We need to consider whether the findings of this study may not be fully relevant to the delivery of care in other countries. For example, in the USA, 2-phase treatment is likely to be more frequently used than in other countries. It could be argued that the final aim of treatment is always an ideal occlusion. Nevertheless, we know little about the effectiveness of phase I treatment, and it may not differ from the findings in this study.
Final thoughts
We need to consider whether this form of interceptive treatment is effective. From an individual patient’s perspective, one could argue that it is not, because treatment is not “ideal” at the end of the interceptive phase. However, from a public health perspective, the success rates are relatively high, indicating that interceptive treatment reduced the degree of malocclusion in this sample of patients. One could then argue that this is a good public health measure.

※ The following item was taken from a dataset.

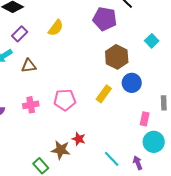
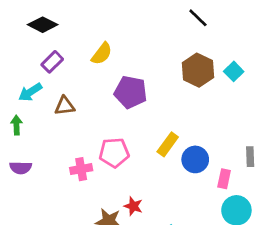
purple pentagon: (105, 19) -> (131, 92), moved
brown hexagon: (117, 57) -> (198, 70), moved
blue circle: (132, 83) -> (195, 159), moved
pink cross: (31, 105) -> (81, 169), moved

However, in the long term, it is crucial that investigators thoroughly evaluate the treatment after the child has had the opportunity to receive Phase II intervention. Studies of this nature are essential for accurately assessing the true effectiveness of interceptive orthodontic care. This type of research, which evaluates the effectiveness of orthodontic intervention at a population level, is invaluable.

Emeritus Professor of Orthodontics, University of Manchester, UK.
The subtleties of individualised treatment verses trying to deal with an homogeneous group. The researchers have done well to run such a study (about 4,000 cases!). The ‘success’ rate after treatment is also gratifying. I must say I am blunt with my early treatment cases and often I use one or more appliances with simplicity, ease of use, comfort and not interfering with the child socially, front and centre of my thinking. That EOT is just as effective but quicker than functional appliances is not surprise to me, although some would argue the rationale for early Class II treatment is to reduce the risk of trauma and a functional appliance may reduce overjet faster. Me, I don’t lean on that rationale.
Success rates in 10-11 year olds matches my experience. Quad helixes are a fixed appliance in my practice and the 80% success rate may reflect that.
When I then see the patient aged 12 with good improvement such as some maxillary expansion and Class I (or better) molars, I am more certain my treatment will progress as planned to more reliably achieve a good result with fewer compromises, and perhaps controversially, fewer extractions.
All this then needs to be considered through the differing economic lenses of different countries. A public health system that shifts treatment from ‘suitable for comprehensive treatment’ to ‘not suitable for comprehensive treatment’ may well save the public purse. In a private system some parents will simply want ‘the best’ for their child and (IMHO the flawed concept of) ideal comes into play. Don’t misinterpret me, I hate poor sloppy, uncontrolled orthodontics, but the idea of one singular occlusal, dental aesthetic or facial goal is grossly oversimplified and counterrational.
Again, I congratulate and thank the authors.